菩薩はこれを見られて大悲の願いをおこされ、我が国土は土地が平らなこと掌のように、宮殿の楼閣にあってみれば鏡のように十方がおさまって、まさに属くところなく、また属かないというのでもなく、宝の樹々とそれらをとりまく宝の蘭とは、互いにてらしあうように、と願われたのである。
だから「宮殿・もろもろの楼閣にして、十方を観ること無碍なり。雑樹に異の光色あり、宝蘭遍く囲繞せり」と言われるのである。
『解読浄土論註』77頁
8-③虚空(虚空功徳)
無量の宝交絡して、羅網虚空に遍ぜん。
種種の鈴、響を発して、妙法の音を宣べ吐かん。
この四句は荘厳虚空功徳成就と名づける。
仏はもと、どうしてこの荘厳を起されたかというと、ある国土を見られるに、煤煙やちりが大空をおおいかくし、雷が稲光とともに大雨をふらせ、不吉な天火や虹がことごとに空からやってきて心配がかさなり、ために身の毛もよだつ思いがするのである。
菩薩はこれを見られて大悲の心を興され、我が国土には宝でおりなした羅網が大空一杯にひろがり、その羅網につけられた大きな鈴が五音の旋律をかなでて、仏道の法音を説き、これを見てあきることなく、仏道のことを懐い、その徳が身にそなわるように、と願われたのである。
だから「無量の宝交絡して、羅網虚空に遍ぜん。

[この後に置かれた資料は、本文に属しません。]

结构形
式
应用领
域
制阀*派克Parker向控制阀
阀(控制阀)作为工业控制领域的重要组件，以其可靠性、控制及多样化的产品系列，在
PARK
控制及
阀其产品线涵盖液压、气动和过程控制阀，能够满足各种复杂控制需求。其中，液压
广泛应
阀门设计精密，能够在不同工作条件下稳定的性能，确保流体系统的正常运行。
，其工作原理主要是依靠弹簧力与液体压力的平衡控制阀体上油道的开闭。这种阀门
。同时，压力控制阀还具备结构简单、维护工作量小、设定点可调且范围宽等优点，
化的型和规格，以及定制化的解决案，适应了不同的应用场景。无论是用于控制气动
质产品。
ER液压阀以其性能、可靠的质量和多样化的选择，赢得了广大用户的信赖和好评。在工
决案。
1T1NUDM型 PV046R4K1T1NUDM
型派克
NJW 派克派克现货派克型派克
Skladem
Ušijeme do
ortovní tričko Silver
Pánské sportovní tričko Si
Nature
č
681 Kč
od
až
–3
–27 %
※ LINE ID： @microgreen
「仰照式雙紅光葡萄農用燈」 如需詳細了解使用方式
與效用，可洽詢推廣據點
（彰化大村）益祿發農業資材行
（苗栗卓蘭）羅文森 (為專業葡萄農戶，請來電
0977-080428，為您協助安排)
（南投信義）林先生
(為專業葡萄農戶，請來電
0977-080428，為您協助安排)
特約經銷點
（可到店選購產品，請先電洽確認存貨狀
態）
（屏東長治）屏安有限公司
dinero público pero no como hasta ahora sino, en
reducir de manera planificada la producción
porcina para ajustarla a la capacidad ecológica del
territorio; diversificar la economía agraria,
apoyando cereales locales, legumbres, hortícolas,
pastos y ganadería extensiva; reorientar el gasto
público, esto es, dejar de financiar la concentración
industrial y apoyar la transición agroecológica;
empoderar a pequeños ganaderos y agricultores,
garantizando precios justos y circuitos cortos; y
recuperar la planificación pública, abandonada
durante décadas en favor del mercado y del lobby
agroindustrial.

種種の鈴、響を発して、妙法の音を宣べ吐かん」と言われるのである。
『解読浄土論註』80頁
9 花衣を雨らす(雨功徳)
花衣の荘厳を雨り、無量の香普く薫ぜん。
この二句は荘厳雨功徳成就と名づける。
仏はもと、どうしてこの荘厳を起されたかというと、ある国土を見られるに、衣服を地にしいて尊敬する人をまねこうとしたり、香り高い花や名宝によって恭いの心を表そうとしたりするが、善業がとぼしく果報がまずしいので、このことを成しとげることができない。
だから大悲の願いを興され、我が国土には、つねにこれらの物(衣服や花や名宝)が雨ふって、人々の意を満足させよう、と願われたのである。
なぜ雨ということばで表現するかといえば、恐らく文にとらわれる者は云うであろう。もしつねに花や衣がふってくるなら、大空はそれらのもので満ちふさがれてしまうはずなのに、どうしてさしつかえがないのか、と。だからこそ雨ということばによってたとえるのである。雨は時に適いさえすれば大水の心配はない。安楽国土の果報に、どうしてそのように心をわずらわすものがあろうか。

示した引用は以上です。